DATA PROVIDED

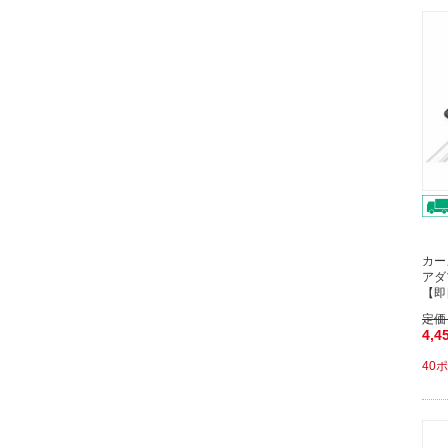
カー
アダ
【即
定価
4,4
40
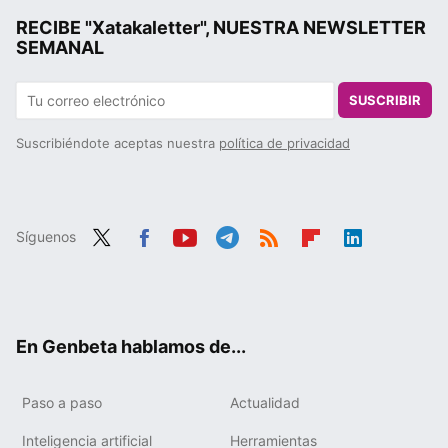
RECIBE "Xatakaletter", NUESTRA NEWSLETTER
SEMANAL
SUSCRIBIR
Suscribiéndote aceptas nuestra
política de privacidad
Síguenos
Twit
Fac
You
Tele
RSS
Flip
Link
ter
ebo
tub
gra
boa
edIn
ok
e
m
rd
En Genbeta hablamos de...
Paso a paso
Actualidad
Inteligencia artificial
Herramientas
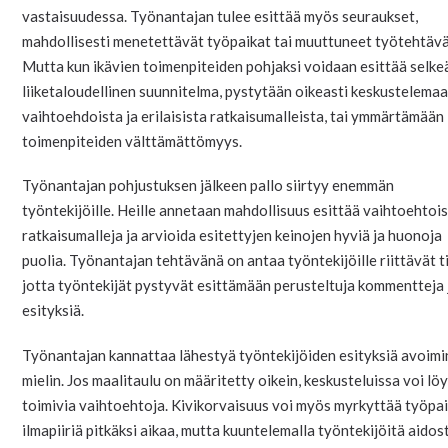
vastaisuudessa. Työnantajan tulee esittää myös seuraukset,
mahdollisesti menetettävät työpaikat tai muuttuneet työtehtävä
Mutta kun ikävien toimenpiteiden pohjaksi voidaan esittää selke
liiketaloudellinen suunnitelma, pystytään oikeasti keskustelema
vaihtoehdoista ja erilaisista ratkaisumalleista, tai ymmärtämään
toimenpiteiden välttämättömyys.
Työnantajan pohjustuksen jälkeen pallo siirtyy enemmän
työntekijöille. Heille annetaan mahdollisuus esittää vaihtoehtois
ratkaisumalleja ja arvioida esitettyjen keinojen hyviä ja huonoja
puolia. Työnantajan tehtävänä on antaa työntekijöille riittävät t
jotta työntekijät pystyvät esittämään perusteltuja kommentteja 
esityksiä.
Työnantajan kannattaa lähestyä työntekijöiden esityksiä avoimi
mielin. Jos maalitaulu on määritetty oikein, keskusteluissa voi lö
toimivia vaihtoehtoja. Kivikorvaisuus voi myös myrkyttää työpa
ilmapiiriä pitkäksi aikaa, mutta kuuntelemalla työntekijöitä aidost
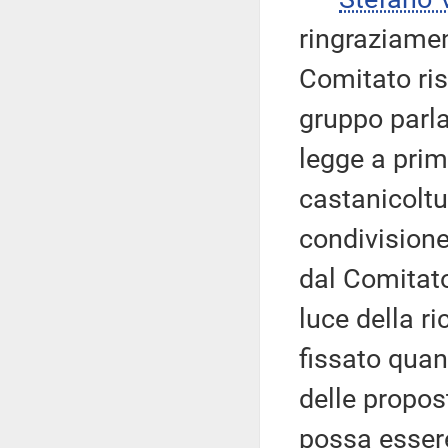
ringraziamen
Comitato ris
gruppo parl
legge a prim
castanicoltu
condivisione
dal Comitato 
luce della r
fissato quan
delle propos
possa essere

PROBLEM DESCRIPTION
Please print the lines from the one holding "työntekijöille. Heille annetaan" through the end of the records above, unchanged and with the pictures left out.

REPLY
työntekijöille. Heille annetaan mahdollisuus esittää vaihtoehtois
ratkaisumalleja ja arvioida esitettyjen keinojen hyviä ja huonoja
puolia. Työnantajan tehtävänä on antaa työntekijöille riittävät t
jotta työntekijät pystyvät esittämään perusteltuja kommentteja 
esityksiä.
Työnantajan kannattaa lähestyä työntekijöiden esityksiä avoimi
mielin. Jos maalitaulu on määritetty oikein, keskusteluissa voi lö
toimivia vaihtoehtoja. Kivikorvaisuus voi myös myrkyttää työpa
ilmapiiriä pitkäksi aikaa, mutta kuuntelemalla työntekijöitä aidost
ringraziamen
Comitato ris
gruppo parl
legge a prim
castanicoltu
condivisione
dal Comitato 
luce della r
fissato quan
delle propos
possa essere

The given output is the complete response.